The Way We Talk To Ourselves Tells Us More Than We Realise

Self-talk can be useful, or it can be detrimental

Photo by __darkwhite__ on Reshot

All of us, no matter who we are, talk to ourselves. We may not physically talk to ourselves, but there is a constant chatter inside our heads that rarely subsides.

That little voice in our head will always be there. It will be with us through thick and thin, a constant companion on the journey of life.

That’s why it’s imperative that we talk to ourselves with respect and affection, and don’t put ourselves down.

You don’t want to end up in a scenario where your inner voice is constantly sniping at you. There is no way we would let anyone else talk to us like this, so why she should we talk to ourselves like this?

Self-love is the first step on the path to loving others. After all, how can you love others if you do not love yourself first?

We may let ourselves be dictated to by our inner voice, but to become our best selves we need to become its master, not its minion.

Talk To Me

You are the only person that you will spend your entire life with. From the day you are born to the day you die, you will have yourself for company no matter what.

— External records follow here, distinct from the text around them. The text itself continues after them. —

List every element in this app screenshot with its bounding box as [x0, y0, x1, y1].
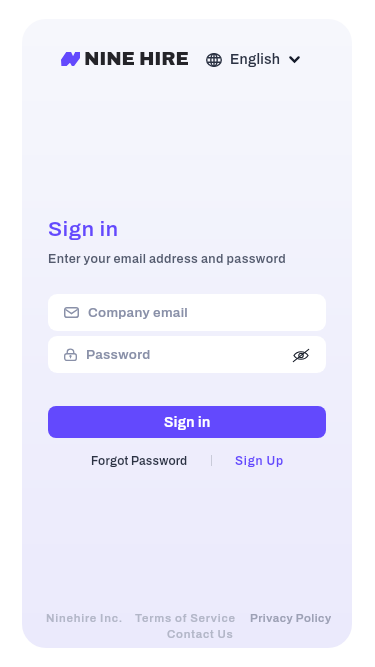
button[interactable]: Sign in	[48, 406, 326, 438]
button[interactable]: Password	[48, 336, 326, 373]
button[interactable]: Company email	[48, 294, 326, 331]
button[interactable]: Forgot Password	[91, 454, 188, 467]
staticText: Company email	[88, 305, 189, 320]
button[interactable]: Contact Us	[167, 628, 234, 641]
button[interactable]: Show password	[289, 343, 313, 367]
staticText: Password	[86, 347, 151, 362]
staticText: NINE	[84, 49, 135, 69]
button[interactable]: Ninehire Inc.	[46, 612, 123, 625]
button[interactable]: Terms of Service	[135, 612, 236, 625]
staticText: Sign in	[48, 218, 119, 241]
button[interactable]: Privacy Policy	[250, 612, 332, 625]
staticText: HIRE	[139, 49, 189, 69]
staticText: English	[230, 52, 281, 67]
staticText: Enter your email address and password	[48, 252, 287, 266]
staticText: Sign in	[164, 415, 211, 430]
button[interactable]: English	[206, 50, 300, 69]
button[interactable]: Sign Up	[235, 454, 284, 467]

The way we talk to ourselves is a fundamental factor in shaping who we become. It influences how we feel about ourselves, how we feel about what we can achieve, how we are viewed by the world and how we interact with it.

All of this chatter affects us on a scale we seldom recognise. It impacts our self-esteem, self-worth and how we portray ourselves. If your internal voice is either negative or positive that will make a huge difference to your life.

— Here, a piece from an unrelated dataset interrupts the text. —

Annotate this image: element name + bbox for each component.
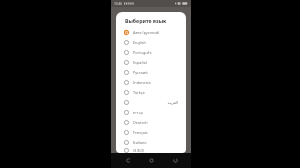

We need to acknowledge how we talk to ourselves, otherwise, we will end up being ruled by our thoughts inside of controlling them.

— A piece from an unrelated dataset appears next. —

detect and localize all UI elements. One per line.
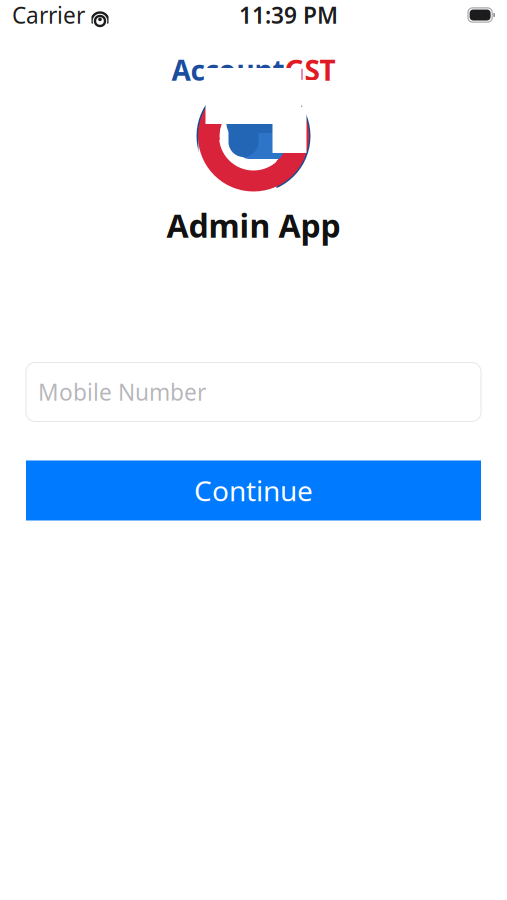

When I was younger, I had terrible self-esteem. I would go as far as to say that I barely had any self-esteem at all. A lot of this was influenced by insecurities about my weight, but this was perpetuated by the chatter inside my head.

I let external factors influence my internal well-being. I would constantly put myself down instead of building myself up. I had an overwhelming pessimistic outlook on life. Negativity ruled me with an iron fist.

This carried on for a long time. My default mode towards myself was overly critical. If I made the slightest error I would chastise myself and, sometimes, let the mask slip by blurting out my inner feelings.

I don’t remember when exactly, but there came a point when I realised this cannot carry on. If I continued to talk to myself like this, I would be miserable and not become the best version of myself.

Ever since I have tried to be more aware of what goes on inside my head. I try not to live there as much as I did when I was younger and be more present. The chatter has died down, but there are still times when old habits resurface.

When they do, I don’t get down and beat myself up for letting these thoughts seep back in. Instead, I acknowledge the thought and move on. I do not let it hold any power over me. As quick as it enters my mind, it leaves. I do not dwell on these thoughts for that is all they are, thoughts.

As Willie Nelson states:

“Once you replace negative thoughts with positive ones, you’ll start having positive results.”


Our internal dialogue is one of the most underrated aspects of our lives. It affects us more than we know.

While this article may have been negatively biased so far, the good news is that positive self-talk has a number of benefits. It can boost our confidence, make us feel better about ourselves, reduces stress, and can even increase your performance.

All of this from changing from a negative mindset to a positive one!

The reality is, we can either be our own best friend or own worst enemy. Your thoughts are the source of your emotions and mood. It’s the equivalent of putting the wrong type of fuel into your car. Put the wrong fuel in, and the car either won’t work at all, or is a shadow of its true potential.

The same applies to our mind. The more control we have over our thoughts and the more we regulate the negative ones, the better our quality of life.

Look at these two inner dialogues:

  • “I’m going to speak up in the meeting today because I have something that I really want to share!”
  • “I think I’ll keep quiet in the meeting today, nobody wants to hear what I have to say anyway.”

The difference between the two is stark. One demonstrates a positive attitude that shows the person is taking charge of their life and acting with intent, while the other shows someone who is held captive by their negative thoughts.

We have all been in a similar situation to the second scenario. I have thought this way numerous times when I should have gone with the first option. The issue with the second option is that while we all may feel shy about speaking up, our voice is no less worthy than anyone else’s.

The only way we make this so, is if we believe this is the case. This is the essence of negative self-talk. The chat is destructive and it can manifest itself into reality without us realising it.

By taking a positive outlook on the world we open ourselves to it, which provides us with more opportunities. There are many ways we can limit those negative thoughts. We can give these gremlins a name, which devalues their potency and pokes fun at them.

We can take a step back and look at the situation and ask ourselves how we can do better next time, instead of kicking ourselves whenever we make a mistake.

By doing this, we are taking the first steps to a better quality of life that will impact us in numerous ways. We are taking control of the conversation instead of being dictated by it.

When we do this, we get to a point that Henry Ford touched upon:

“Whether you think you can, or think you can’t, you’re right.”

The world will either shrink or expand depending on whether your self-talk is positive or not. Which one will it be?